Still on the question of the type of development that would be sustainable for the Amazon, Camila Sobral Barra, from Garupa, a partner organization of the Serras Guerreiras de Tapuruquara business, pointed out the challenge of managing resources and businesses while respecting the governance of indigenous communities and, at the same time, maintain a quality experience – Serras Guerreiras de Tapuruquara works with community-based tourism in Indigenous Lands. Fernando Mariano, from Cacauway, highlighted the competition from large brands that buy cocoa from the Amazon and use the forest as a sales attraction, with more robust structures for this, achieving better marketing conditions, as one of the challenges in this equation.

“In the case of cocoa, in the manufacture of chocolate, the niche market has very strong power and is increasingly important. It is the network that will attest to what is behind the product,” says Abramovay. “As for contacts with communities, the relationship of these populations with nature must be very well taken care of. And we must not look at the use of these resources only from the point of view of traditional populations, but also encourage the involvement of farmers, settlers and ranchers interested in doing everything within the law, with sustainability, including promoting forest restoration”, he adds.

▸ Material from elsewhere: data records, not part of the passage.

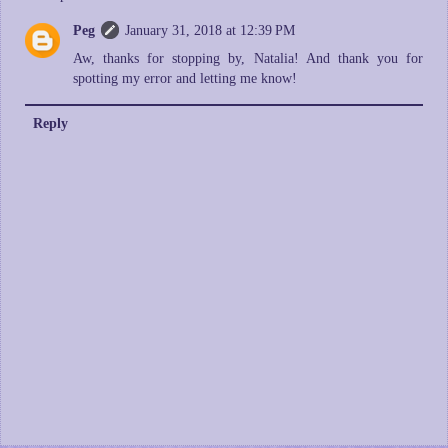
Peg
January 31, 2018 at 12:39 PM
Aw, thanks for stopping by, Natalia! And thank you for
spotting my error and letting me know!
Reply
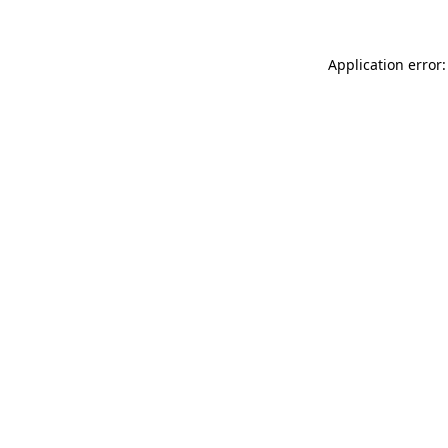
Application error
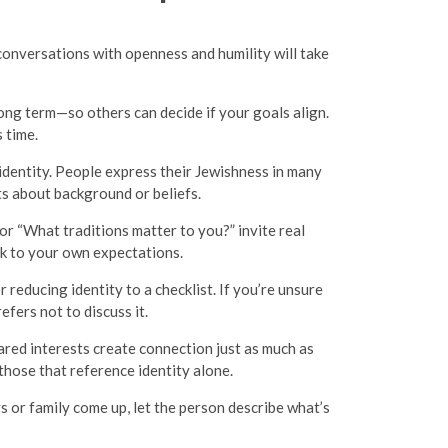
conversations with openness and humility will take
ong term—so others can decide if your goals align.
 time.
identity. People express their Jewishness in many
nts about background or beliefs.
r “What traditions matter to you?” invite real
ck to your own expectations.
 reducing identity to a checklist. If you’re unsure
fers not to discuss it.
ared interests create connection just as much as
those that reference identity alone.
ys or family come up, let the person describe what’s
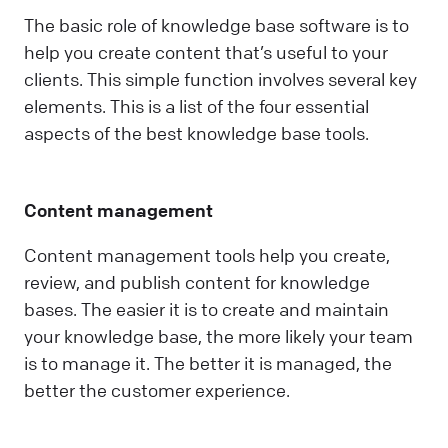
The basic role of knowledge base software is to
help you create content that’s useful to your
clients. This simple function involves several key
elements. This is a list of the four essential
aspects of the best knowledge base tools.
Content management
Content management tools help you create,
review, and publish content for knowledge
bases. The easier it is to create and maintain
your knowledge base, the more likely your team
is to manage it. The better it is managed, the
better the customer experience.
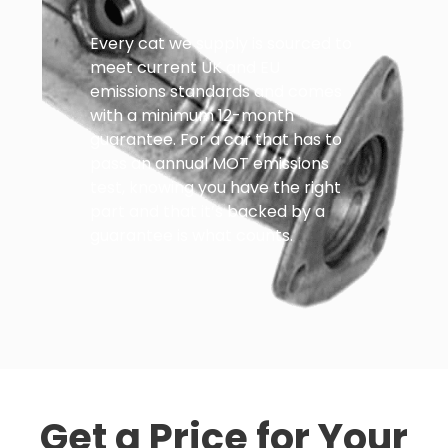
Every cat we supply is sourced to
meet current UK and EU
emissions standards and comes
with a minimum 12-month
guarantee. For a car that has to
pass an annual MOT emissions
test, knowing you have the right
part and that it’s backed by a
guarantee is what counts.
Get a Price for Your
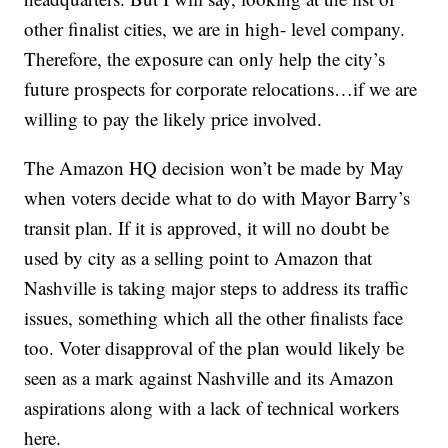
other finalist cities, we are in high- level company.
Therefore, the exposure can only help the city’s
future prospects for corporate relocations…if we are
willing to pay the likely price involved.
The Amazon HQ decision won’t be made by May
when voters decide what to do with Mayor Barry’s
transit plan. If it is approved, it will no doubt be
used by city as a selling point to Amazon that
Nashville is taking major steps to address its traffic
issues, something which all the other finalists face
too. Voter disapproval of the plan would likely be
seen as a mark against Nashville and its Amazon
aspirations along with a lack of technical workers
here.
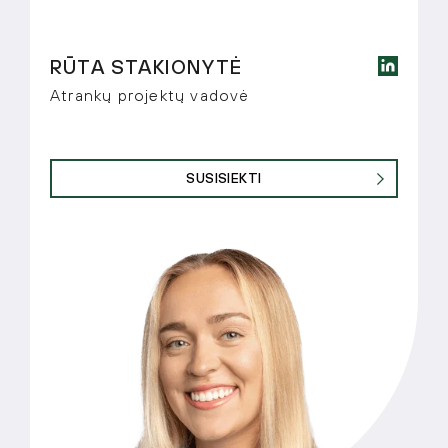
RŪTA STAKIONYTĖ
Atrankų projektų vadovė
SUSISIEKTI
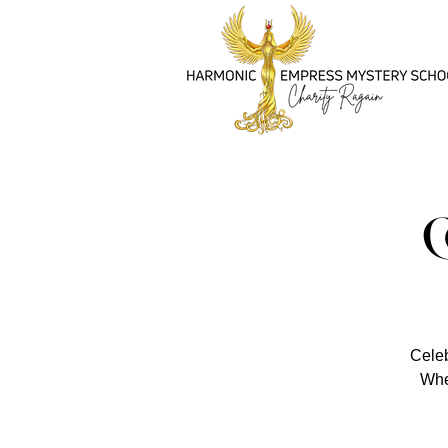
Celeb
Whet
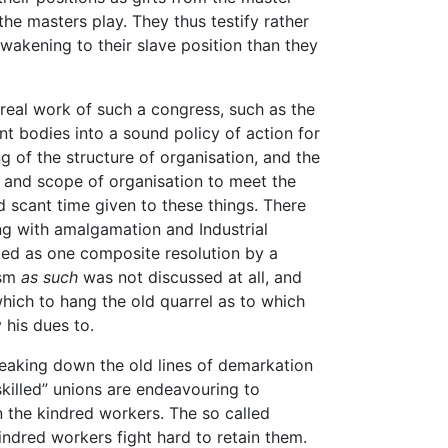
the masters play. They thus testify rather
awakening to their slave position than they
 real work of such a congress, such as the
nt bodies into a sound policy of action for
g of the structure of organisation, and the
 and scope of organisation to meet the
d scant time given to these things. There
ng with amalgamation and Industrial
ed as one composite resolution by a
ism
as such
was not discussed at all, and
ich to hang the old quarrel as to which
 his dues to.
reaking down the old lines of demarkation
killed” unions are endeavouring to
in the kindred workers. The so called
indred workers fight hard to retain them.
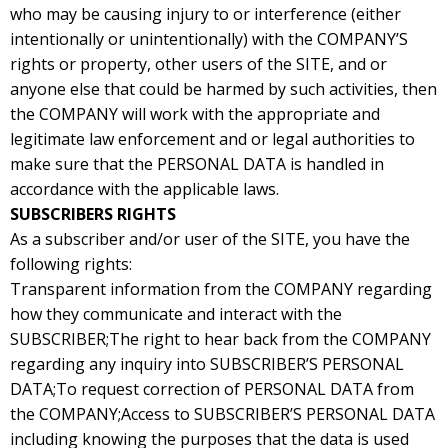
who may be causing injury to or interference (either
intentionally or unintentionally) with the COMPANY’S
rights or property, other users of the SITE, and or
anyone else that could be harmed by such activities, then
the COMPANY will work with the appropriate and
legitimate law enforcement and or legal authorities to
make sure that the PERSONAL DATA is handled in
accordance with the applicable laws.
SUBSCRIBERS RIGHTS
As a subscriber and/or user of the SITE, you have the
following rights:
Transparent information from the COMPANY regarding
how they communicate and interact with the
SUBSCRIBER;The right to hear back from the COMPANY
regarding any inquiry into SUBSCRIBER’S PERSONAL
DATA;To request correction of PERSONAL DATA from
the COMPANY;Access to SUBSCRIBER’S PERSONAL DATA
including knowing the purposes that the data is used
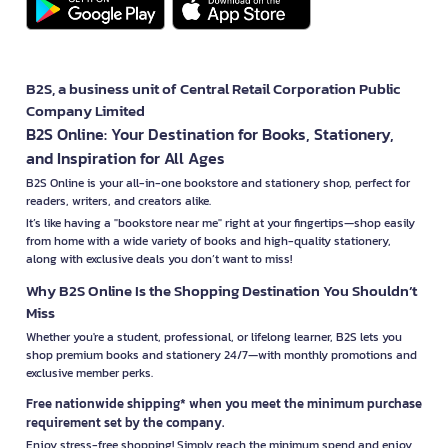
B2S, a business unit of Central Retail Corporation Public
Company Limited
B2S Online: Your Destination for Books, Stationery,
and Inspiration for All Ages
B2S Online is your all-in-one bookstore and stationery shop, perfect for
readers, writers, and creators alike.
It’s like having a "bookstore near me" right at your fingertips—shop easily
from home with a wide variety of books and high-quality stationery,
along with exclusive deals you don’t want to miss!
Why B2S Online Is the Shopping Destination You Shouldn’t
Miss
Whether you're a student, professional, or lifelong learner, B2S lets you
shop premium books and stationery 24/7—with monthly promotions and
exclusive member perks.
Free nationwide shipping* when you meet the minimum purchase
requirement set by the company.
Enjoy stress-free shopping! Simply reach the minimum spend and enjoy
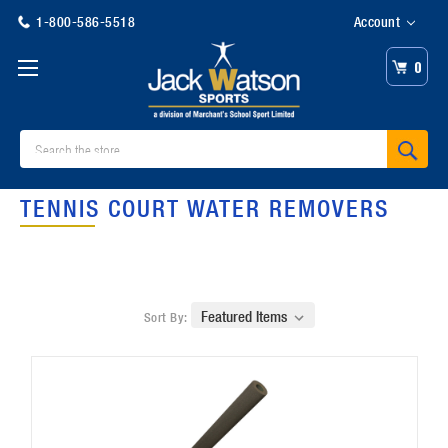
1-800-586-5518
Account
0
Search
TENNIS COURT WATER REMOVERS
Sort By:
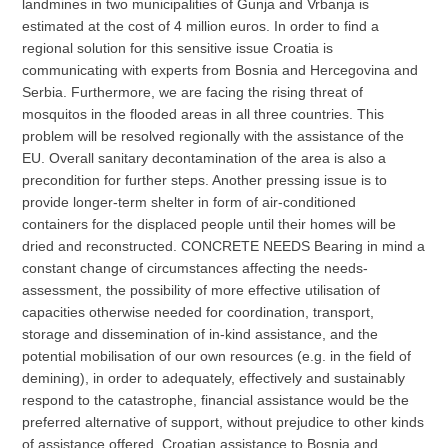
landmines in two municipalities of Gunja and Vrbanja is
estimated at the cost of 4 million euros. In order to find a
regional solution for this sensitive issue Croatia is
communicating with experts from Bosnia and Hercegovina and
Serbia. Furthermore, we are facing the rising threat of
mosquitos in the flooded areas in all three countries. This
problem will be resolved regionally with the assistance of the
EU. Overall sanitary decontamination of the area is also a
precondition for further steps. Another pressing issue is to
provide longer-term shelter in form of air-conditioned
containers for the displaced people until their homes will be
dried and reconstructed. CONCRETE NEEDS Bearing in mind a
constant change of circumstances affecting the needs-
assessment, the possibility of more effective utilisation of
capacities otherwise needed for coordination, transport,
storage and dissemination of in-kind assistance, and the
potential mobilisation of our own resources (e.g. in the field of
demining), in order to adequately, effectively and sustainably
respond to the catastrophe, financial assistance would be the
preferred alternative of support, without prejudice to other kinds
of assistance offered. Croatian assistance to Bosnia and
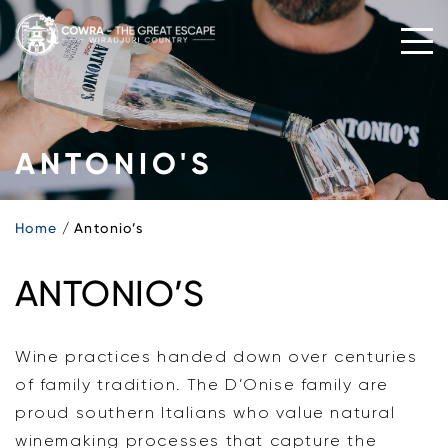
Skip
to
content
ANTONIO'S
Home
Antonio’s
ANTONIO’S
Wine practices handed down over centuries
of family tradition. The D’Onise family are
proud southern Italians who value natural
winemaking processes that capture the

Ted Gehr, director of USAID Brazil, questioned Abramovay about the role of other governments and international institutions in developing the bioeconomy in the Amazon. In response, he highlighted the importance of international cooperation so that Amazon issues are also considered globally, as they affect the planet as a whole, and cited as examples the Science Panel for the Amazon and the Amazon Fund as examples of this cooperation. Encouraging exchange networks between foreign students was also mentioned by Abramovay as one of the strategic actions, especially because many of the businesses with an impact end up being created in an academic environment.

Another point raised by Abramovay is the urgent need to think and define what kind of infrastructure is wanted to support this economy in the Amazon: “Society mobilizes around the preservation of the forest, but it is difficult to mobilize for the sustainable economic exploitation of the Amazon. Reflection on this is still very precarious, and this work you are doing is very important. Even for democracy in Brazil, because it is a work that rebels against the way people work with nature and with other people”.

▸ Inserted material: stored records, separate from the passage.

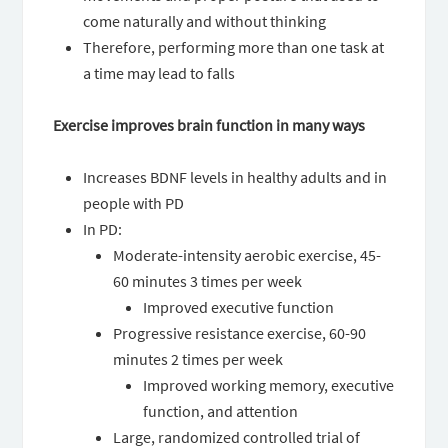
come naturally and without thinking
Therefore, performing more than one task at
a time may lead to falls
Exercise improves brain function in many ways
Increases BDNF levels in healthy adults and in
people with PD
In PD:
Moderate-intensity aerobic exercise, 45-
60 minutes 3 times per week
Improved executive function
Progressive resistance exercise, 60-90
minutes 2 times per week
Improved working memory, executive
function, and attention
Large, randomized controlled trial of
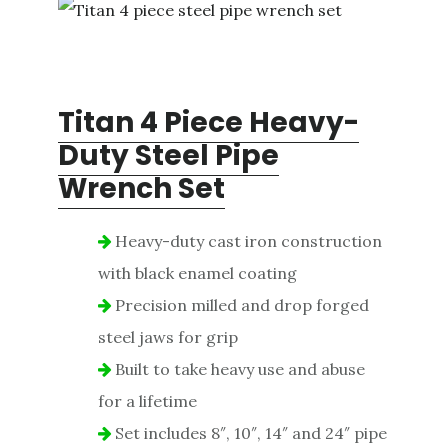
Titan 4 Piece Heavy-
Duty Steel Pipe
Wrench Set
Heavy-duty cast iron construction
with black enamel coating
Precision milled and drop forged
steel jaws for grip
Built to take heavy use and abuse
for a lifetime
Set includes 8″, 10″, 14″ and 24″ pipe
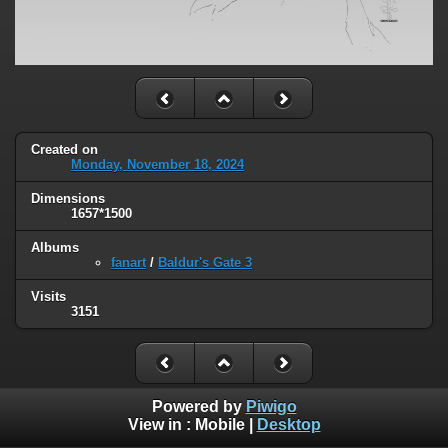
Created on
Monday, November 18, 2024
Dimensions
1657*1500
Albums
fanart
/
Baldur's Gate 3
Visits
3151
Powered by
Piwigo
View in :
Mobile
|
Desktop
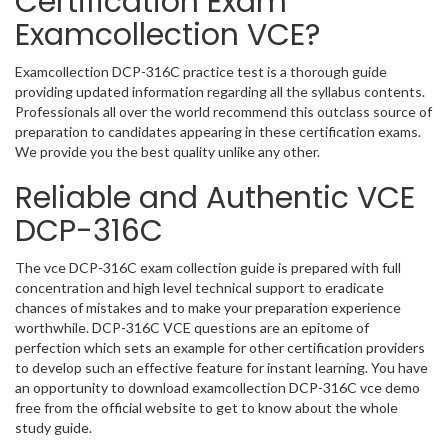
Certification Exam
Examcollection VCE?
Examcollection DCP-316C practice test is a thorough guide
providing updated information regarding all the syllabus contents.
Professionals all over the world recommend this outclass source of
preparation to candidates appearing in these certification exams.
We provide you the best quality unlike any other.
Reliable and Authentic VCE
DCP-316C
The vce DCP-316C exam collection guide is prepared with full
concentration and high level technical support to eradicate
chances of mistakes and to make your preparation experience
worthwhile. DCP-316C VCE questions are an epitome of
perfection which sets an example for other certification providers
to develop such an effective feature for instant learning. You have
an opportunity to download examcollection DCP-316C vce demo
free from the official website to get to know about the whole
study guide.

Encouraged to list strategic fronts for structuring a bioeconomy in the Amazon, Abramovay highlighted: innovation and technology; infrastructure; intensifying the study of entrepreneurship; and relationship with large companies in the Amazon.

Next Connection Wheels

The Program will promote another three Connection Wheels over the next few months, focused on:

O  New financing and credit channels = presentation and guidance for current credit and financing opportunities, including emergency lines arising from the pandemic;

O  Requirements for insertion in large retail = presentation of requirements and processes to insert products in large retail;

O  People management and self-care = presentation of a discussion on relationship and care with the business team, partners, communities and entrepreneur's self-care in times of pandemic.